SK SETHI, U HEMAL, RS SOLANKI, A BHAGRA
Ind J Radiol Imag 2004 14:1:93-94
A 16-year-old man presented with a two-month complaint of mild anterior protrusion of right globe. The onset was insidious with gradual progression. The visual acuity in both the eyes was 6/6. The conjunctiva showed chemosis and mild congestion. No other apparent clinical abnormality could be detected. Contrast enhanced CT (axial and coronal) was performed.
ORBITAL CYSTICERCOSIS
Axial post contrast CT image of orbit shows thickening of the right medial rectus muscle. Cystic lesion is noted in the medial rectus with pin-head area of increased attenuation representing the scolex.
Coronal CT image shows a bulky medial rectus with a well-defined cystic lesion.
With findings of thickened muscle, the cyst and the scolex inside a diagnosis of orbital cysticercosis was made. Patient was treated with oral albendazole15mg/kg once daily for one month and oral corticosteroids 1mg/kg in tapering dose. Marked clinical improvement was seen; with serial CT showing complete resolution. Cysticercosis is considered the most common parasitic disease of the central nervous system. It also affects the eye, skeletal muscle and subcutaneous tissue. The extaocular muscle form is the most common type of orbital cysticercosis. In the ocular form, the favoured sites are the vitreous and subretinal space. [1]
Human cysticercosis is caused by larval form of swine tapeworm Taenia solium. Man acts as the intermediate host of Taenia solium. Infection occurs on eating raw or inadequately cooked infected pork, consuming food or water contaminated with faecal matter containing ova, or due to autoinfection. The ovum reaches the stomach, develops into an embryo, which makes its way into circulation and lodges into various organs of the body. [2]Involvement of the extraocular muscles often mimicks orbital pseudotumour. Differentiation between the two is essential for management of the two conditions. On US ocular cysticercosis is seen as a ring-shaped lesion with a central/marginal echogenic nodule representing the scolex. On CT ocular cysticercosis is seen as ring enhancing lesion with pin-head area of increased attenuation representing the scolex. Sometimes the cyst wall may not be seen due to very low attenuation difference between the fluid in the cyst, vitreous and wall of cysticercosis. In the orbit focal thickening of the involved extra-ocular muscle is seen due to an inflammatory reaction. Pathognomonic appearance of the thickened muscle, the cyst and the scolex inside should lead to the diagnosis of cysticercosis. [3]
The extra-ocular muscle cysts with a visible scolex on CT scan can be treated with oral albendazole along with oral prednisolone. If the scolex is not visible on CT scan or US, an ELISA test may be of diagnostic help. Cystic extra-ocular muscle lesions without a visible scolex are treated with oral corticosteroids; if the cyst persists after treatment, oral albendazole is given. [4]

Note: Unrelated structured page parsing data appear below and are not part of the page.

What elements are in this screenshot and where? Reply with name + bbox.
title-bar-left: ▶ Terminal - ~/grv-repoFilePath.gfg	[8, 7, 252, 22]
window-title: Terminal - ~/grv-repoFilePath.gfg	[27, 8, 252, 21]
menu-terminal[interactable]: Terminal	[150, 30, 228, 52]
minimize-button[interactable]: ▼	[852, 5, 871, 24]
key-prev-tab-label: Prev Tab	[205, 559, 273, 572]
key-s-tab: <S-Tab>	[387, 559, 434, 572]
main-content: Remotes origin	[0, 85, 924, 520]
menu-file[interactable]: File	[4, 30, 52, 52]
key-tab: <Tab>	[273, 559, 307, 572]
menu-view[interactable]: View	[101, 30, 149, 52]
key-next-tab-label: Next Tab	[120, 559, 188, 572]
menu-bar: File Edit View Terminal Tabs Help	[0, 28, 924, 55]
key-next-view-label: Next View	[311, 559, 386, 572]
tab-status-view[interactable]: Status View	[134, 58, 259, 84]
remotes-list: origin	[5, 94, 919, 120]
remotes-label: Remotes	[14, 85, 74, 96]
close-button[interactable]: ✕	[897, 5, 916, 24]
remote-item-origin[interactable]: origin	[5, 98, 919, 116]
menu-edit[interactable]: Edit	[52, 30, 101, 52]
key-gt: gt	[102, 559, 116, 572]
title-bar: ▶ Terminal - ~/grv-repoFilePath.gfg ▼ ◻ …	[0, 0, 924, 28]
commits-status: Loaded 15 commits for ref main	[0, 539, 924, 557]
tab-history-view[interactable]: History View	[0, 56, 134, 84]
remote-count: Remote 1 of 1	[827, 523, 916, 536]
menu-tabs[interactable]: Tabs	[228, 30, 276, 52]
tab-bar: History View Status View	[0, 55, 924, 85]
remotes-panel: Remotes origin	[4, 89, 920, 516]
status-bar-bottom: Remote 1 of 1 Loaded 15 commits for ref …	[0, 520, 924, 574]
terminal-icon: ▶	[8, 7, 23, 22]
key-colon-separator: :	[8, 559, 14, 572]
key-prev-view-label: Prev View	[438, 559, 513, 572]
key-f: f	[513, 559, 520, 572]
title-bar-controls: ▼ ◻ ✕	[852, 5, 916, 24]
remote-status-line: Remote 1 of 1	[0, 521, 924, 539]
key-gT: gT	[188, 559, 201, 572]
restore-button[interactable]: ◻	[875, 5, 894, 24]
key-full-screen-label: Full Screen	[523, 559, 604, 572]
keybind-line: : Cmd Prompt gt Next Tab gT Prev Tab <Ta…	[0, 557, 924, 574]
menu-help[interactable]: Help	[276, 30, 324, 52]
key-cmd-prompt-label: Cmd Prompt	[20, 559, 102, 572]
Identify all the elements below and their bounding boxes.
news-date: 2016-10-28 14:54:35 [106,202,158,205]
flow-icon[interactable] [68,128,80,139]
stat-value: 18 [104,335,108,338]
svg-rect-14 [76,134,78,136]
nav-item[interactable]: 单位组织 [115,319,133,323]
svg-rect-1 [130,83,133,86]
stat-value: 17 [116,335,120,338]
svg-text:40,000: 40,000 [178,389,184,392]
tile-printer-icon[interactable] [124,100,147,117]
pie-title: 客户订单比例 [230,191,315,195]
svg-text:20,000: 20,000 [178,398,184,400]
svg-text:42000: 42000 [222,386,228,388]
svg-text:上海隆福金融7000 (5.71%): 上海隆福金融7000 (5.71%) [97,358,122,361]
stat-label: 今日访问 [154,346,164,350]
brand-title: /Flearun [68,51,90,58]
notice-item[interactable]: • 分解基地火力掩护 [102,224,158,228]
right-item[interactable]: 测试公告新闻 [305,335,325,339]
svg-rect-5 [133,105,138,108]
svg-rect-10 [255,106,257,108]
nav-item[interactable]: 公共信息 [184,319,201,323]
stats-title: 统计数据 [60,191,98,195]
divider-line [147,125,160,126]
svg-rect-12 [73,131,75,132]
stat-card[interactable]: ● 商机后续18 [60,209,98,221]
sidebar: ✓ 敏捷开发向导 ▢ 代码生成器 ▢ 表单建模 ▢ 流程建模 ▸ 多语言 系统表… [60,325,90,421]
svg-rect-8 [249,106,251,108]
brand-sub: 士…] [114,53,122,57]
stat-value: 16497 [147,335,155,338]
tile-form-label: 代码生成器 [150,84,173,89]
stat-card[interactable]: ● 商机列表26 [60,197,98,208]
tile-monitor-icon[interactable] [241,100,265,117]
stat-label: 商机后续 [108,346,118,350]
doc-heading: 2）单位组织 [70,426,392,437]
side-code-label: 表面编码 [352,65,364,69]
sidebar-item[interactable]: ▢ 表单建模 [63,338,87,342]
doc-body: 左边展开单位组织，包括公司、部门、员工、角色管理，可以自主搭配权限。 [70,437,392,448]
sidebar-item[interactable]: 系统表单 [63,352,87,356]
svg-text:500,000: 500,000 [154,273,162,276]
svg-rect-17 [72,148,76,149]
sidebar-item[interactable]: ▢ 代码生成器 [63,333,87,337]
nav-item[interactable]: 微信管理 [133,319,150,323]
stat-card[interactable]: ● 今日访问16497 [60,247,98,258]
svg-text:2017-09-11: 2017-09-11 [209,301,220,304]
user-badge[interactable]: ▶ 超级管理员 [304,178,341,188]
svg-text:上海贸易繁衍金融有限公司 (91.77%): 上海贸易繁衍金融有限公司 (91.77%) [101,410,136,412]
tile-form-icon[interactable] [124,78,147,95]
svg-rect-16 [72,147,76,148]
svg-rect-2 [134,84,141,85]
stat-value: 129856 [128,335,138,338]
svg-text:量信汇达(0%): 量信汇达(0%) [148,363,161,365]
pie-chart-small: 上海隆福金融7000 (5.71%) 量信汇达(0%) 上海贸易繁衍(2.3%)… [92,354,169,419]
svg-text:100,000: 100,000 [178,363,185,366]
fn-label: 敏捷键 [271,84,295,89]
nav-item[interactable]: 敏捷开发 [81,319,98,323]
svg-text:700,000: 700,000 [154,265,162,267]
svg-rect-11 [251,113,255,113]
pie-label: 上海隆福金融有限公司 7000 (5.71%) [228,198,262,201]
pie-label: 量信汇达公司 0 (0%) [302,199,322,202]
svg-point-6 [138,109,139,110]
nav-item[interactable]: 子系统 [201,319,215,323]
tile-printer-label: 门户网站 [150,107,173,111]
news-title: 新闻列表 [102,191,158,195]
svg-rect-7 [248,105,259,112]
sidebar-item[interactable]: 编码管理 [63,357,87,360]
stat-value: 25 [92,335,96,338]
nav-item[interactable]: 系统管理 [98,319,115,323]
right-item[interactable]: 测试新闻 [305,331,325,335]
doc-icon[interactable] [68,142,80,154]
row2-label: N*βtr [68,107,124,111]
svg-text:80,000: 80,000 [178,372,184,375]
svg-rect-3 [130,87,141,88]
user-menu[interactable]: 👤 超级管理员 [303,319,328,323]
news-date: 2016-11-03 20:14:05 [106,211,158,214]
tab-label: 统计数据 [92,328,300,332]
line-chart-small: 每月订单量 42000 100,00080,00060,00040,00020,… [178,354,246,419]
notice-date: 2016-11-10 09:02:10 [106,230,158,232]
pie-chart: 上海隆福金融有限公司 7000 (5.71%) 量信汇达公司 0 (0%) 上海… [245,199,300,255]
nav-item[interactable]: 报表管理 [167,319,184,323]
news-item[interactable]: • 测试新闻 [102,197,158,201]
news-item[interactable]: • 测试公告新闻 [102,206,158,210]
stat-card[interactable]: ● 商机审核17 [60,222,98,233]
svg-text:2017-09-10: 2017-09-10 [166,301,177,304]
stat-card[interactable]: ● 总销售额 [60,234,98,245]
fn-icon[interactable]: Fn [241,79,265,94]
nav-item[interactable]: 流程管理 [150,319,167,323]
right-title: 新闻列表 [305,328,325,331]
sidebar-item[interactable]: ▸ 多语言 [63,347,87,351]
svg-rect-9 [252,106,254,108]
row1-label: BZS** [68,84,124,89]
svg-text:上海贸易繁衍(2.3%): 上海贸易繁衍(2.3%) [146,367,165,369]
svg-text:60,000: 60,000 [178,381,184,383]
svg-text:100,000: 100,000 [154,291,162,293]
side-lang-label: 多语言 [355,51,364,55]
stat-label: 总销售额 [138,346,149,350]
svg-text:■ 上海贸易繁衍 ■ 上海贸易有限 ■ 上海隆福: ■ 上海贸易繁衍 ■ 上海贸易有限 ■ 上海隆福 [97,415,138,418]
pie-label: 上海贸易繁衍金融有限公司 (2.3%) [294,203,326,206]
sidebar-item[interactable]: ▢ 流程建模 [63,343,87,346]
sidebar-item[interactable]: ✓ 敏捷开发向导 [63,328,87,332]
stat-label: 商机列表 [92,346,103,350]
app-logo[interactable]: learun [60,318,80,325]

Unusual ophthalmic signs and symptoms in the presence of a proptosis especially in endemic country like ours should alert a clinician to the possibility of cysticercosis. Present study shows that CT is a useful method in diagnosing orbital myocysticercosis. Moreover pre- and post-therapy CT provides confirmation to both patients and the treating clinicians.
REFERENCES
Pushker N, Bajaj MS, Chandra M, Neena. Ocular and orbital cysticercosis. Acta Ophthalmol Scand 2001; 79:408-413.
Nath K, Gogi R, Krishna. Orbital cysticercosis. Ind J Ophthal 1977; 25:24-27.
Rauniyar RK, Thakur SKD, Panda A. CT in the diagnosis of isolated Cysticercal Infestation of the Extraocular Muscle. Clinical Radiology 2003; 58:154-156.
Sekhar GC, Lemke BN. Orbital cysticercosis. Ophthalmology 1997; 104:1599-1604.